◆ TASK INSTRUCTIONS ◆
Return only those lines of the records below in which "Vespa" appears.

BEGIN RECORDS PROVIDED

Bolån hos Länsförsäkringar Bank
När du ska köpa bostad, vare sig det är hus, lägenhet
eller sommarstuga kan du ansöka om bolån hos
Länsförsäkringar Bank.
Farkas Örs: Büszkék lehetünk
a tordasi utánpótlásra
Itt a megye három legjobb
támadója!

END RECORDS PROVIDED
BEGIN RECORDS PROVIDED

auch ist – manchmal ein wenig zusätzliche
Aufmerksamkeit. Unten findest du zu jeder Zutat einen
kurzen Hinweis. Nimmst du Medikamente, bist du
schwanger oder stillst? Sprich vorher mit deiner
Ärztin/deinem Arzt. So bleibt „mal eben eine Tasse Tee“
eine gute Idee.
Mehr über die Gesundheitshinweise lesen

END RECORDS PROVIDED
BEGIN RECORDS PROVIDED

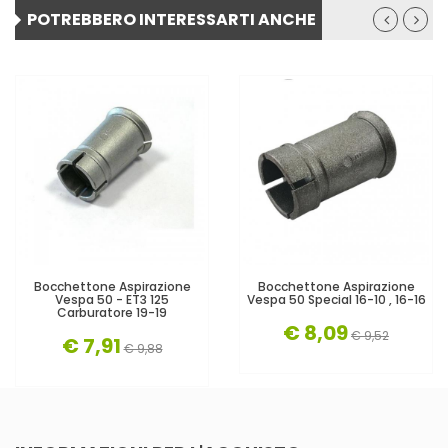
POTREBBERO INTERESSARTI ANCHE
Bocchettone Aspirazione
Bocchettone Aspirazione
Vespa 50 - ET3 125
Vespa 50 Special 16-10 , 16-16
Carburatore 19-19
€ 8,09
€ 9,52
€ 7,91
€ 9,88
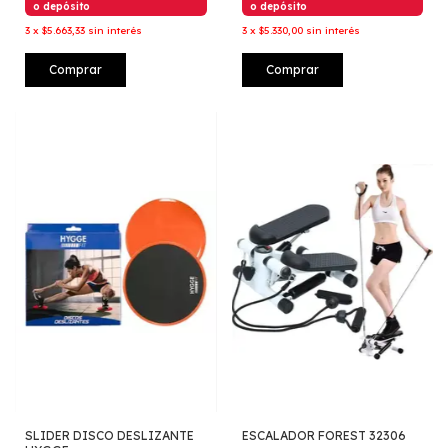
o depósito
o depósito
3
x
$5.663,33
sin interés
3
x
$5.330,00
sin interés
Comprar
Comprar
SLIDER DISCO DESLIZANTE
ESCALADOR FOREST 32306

END RECORDS PROVIDED

◆ SOLUTION TO THIS TASK ◆
Vespa 50 - ET3 125
Vespa 50 Special 16-10 , 16-16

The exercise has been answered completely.